I shut off my PC last night around 2am and fell asleep closer to 4am, after taking a pill, because I was so wound up when I went to bed and COULD NOT RELAX. I ended up getting back up around 3:30 and making an outline for my dissertation proposal. When I woke up around 11:15 am I was groggy as shit.

Too bad I didn't know you were on-line! We could have bonded. :)

Not only are these my natural rhythms, I LIKE staying up late. It's QUIET in the wee hours of the night/morning like at no other time in the 24 hour cycle - and so it's really private time. When I was living on the UES during biz school, I lived off 2nd Av where a metal plate in the road would make the traffic - and esp. truck - rumblings over it particularly noisy. I used to marvel - and exult in - the quiet that settled over NYC b/w 2:30 - 4 a.m. Now in Boston I live on a train line that runs from about 5:15 a.m. until 2 a.m. So again, there's a much quieter 3 hours...

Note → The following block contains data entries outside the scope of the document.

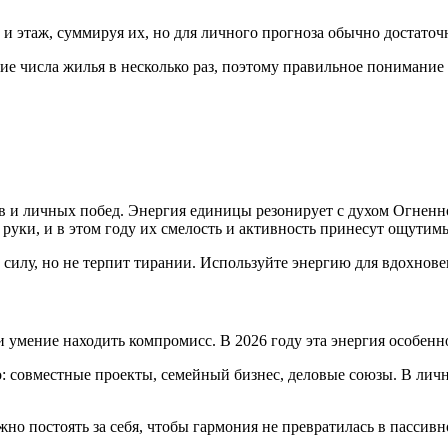
и этаж, суммируя их, но для личного прогноза обычно достаточ
 числа жилья в несколько раз, поэтому правильное понимание 
в и личных побед. Энергия единицы резонирует с духом Огненн
руки, и в этом году их смелость и активность принесут ощутим
илу, но не терпит тирании. Используйте энергию для вдохновени
 умение находить компромисс. В 2026 году эта энергия особенн
о: совместные проекты, семейный бизнес, деловые союзы. В ли
но постоять за себя, чтобы гармония не превратилась в пассивн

When I wrote my PhD exams last fall, I would get up b/w 10 and noon, write until 3 am, sleep and repeat. I suspect this is also how I will write my dissertation. I will have to schedule lunch and dinner and the occasional shag w/my man around these hours. ;)

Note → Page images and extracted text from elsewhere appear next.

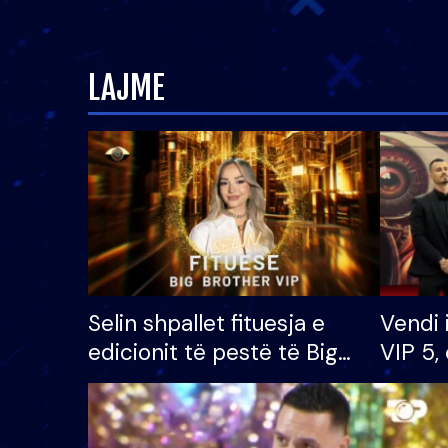
LAJME
Selin shpallet fituesja e
Vendi 
edicionit të pestë të Big
VIP 5, 
Brother VIP, rrëmben
radhës
çmimin e madh prej 100
mijë eurosh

As you might imagine, you have my undying sympathy for what you're going through on your end!!!!
(Anonymous) wrote:
May. 17th, 2008 05:00 pm (UTC)
Re: What kind of sleep disorder do you have?
PS: THIS POST IS FROM ME - REDSTAR. HI!
[info]pocochina wrote:
May. 17th, 2008 09:50 pm (UTC)
Re: What kind of sleep disorder do you have?
HI! See you around at 3 tomorrow morning. :)
[info]pocochina wrote:
May. 17th, 2008 09:50 pm (UTC)
Re: What kind of sleep disorder do you have?
The closest I have to a diagnosis is a circadean rhythm disorder (I think it's delayed sleep phase syndrome). A lot of what you're saying is really resonating with me - I like late nights, but I also really hate literally missing the whole day. During winter break I only get a couple of hours of sunshine a day because I can sleep easily until 3:30, because I passed out just before dawn. And that's with drugs! It's frustrating too, because I do my best work very late at night, and I'm resistant to giving up those hours.